I’m trying to run a cluster. I have bulk-loaded RDF file with 3 reducers, got directories 0, 1 and 2, copied them to 3 machines (0 to first machine, 1 to second machine, 2 to third machine). My setup is:
192.168.1.109 - zero and first alpha
192.168.1.108 - second alpha
192.168.1.110 - third alpha
I start zero with command:
dgraph zero --my=192.168.1.109:5080
Then the first alpha with command:
dgraph alpha --lru_mb=32768 --my=192.168.1.109:7080 --zero=192.168.1.109:5080 -p path_to_my_data
It seems to be starting fine. Before that I have tested one host and one alpha mode and it used to work.

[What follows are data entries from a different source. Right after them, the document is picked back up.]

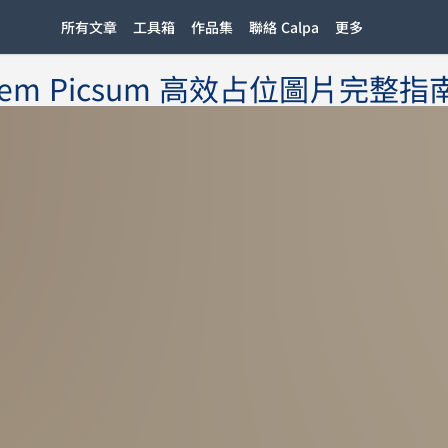
所有文章
工具箱
作品集
聯絡 Calpa
更多
m Picsum 高效占位圖片完整指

Now I start second alpha on 192.168.1.108:
dgraph alpha --lru_mb=8192 --my=192.168.1.108:7080 --zero=192.168.1.109:5080 -p path_to_my_data
It says:
I0311 16:06:34.081119 32056 pool.go:136] CONNECTED to 192.168.1.109:5080
I0311 16:06:34.086183 32056 pool.go:136] CONNECTED to localhost:5080
W0311 16:06:34.586706 32056 pool.go:212] Connection lost with localhost:5080. Error: rpc error: code = Unavailable desc = all SubConns are in TransientFailure, latest connection error: connection error: desc = “transport: Error while dialing dial tcp 127.0.0.1:5080: connect: connection refused”
and is doing nothing after that. Zero starts outputting:
I0311 16:12:30.072292 38917 zero.go:396] Got connection request: cluster_info_only:true
I0311 16:12:30.072725 38917 zero.go:414] Connected: cluster_info_only:true
I0311 16:12:30.174578 38917 zero.go:396] Got connection request: cluster_info_only:true
I0311 16:12:30.174951 38917 zero.go:414] Connected: cluster_info_only:true
continuously. Thousands of such messages. What am I doing wrong?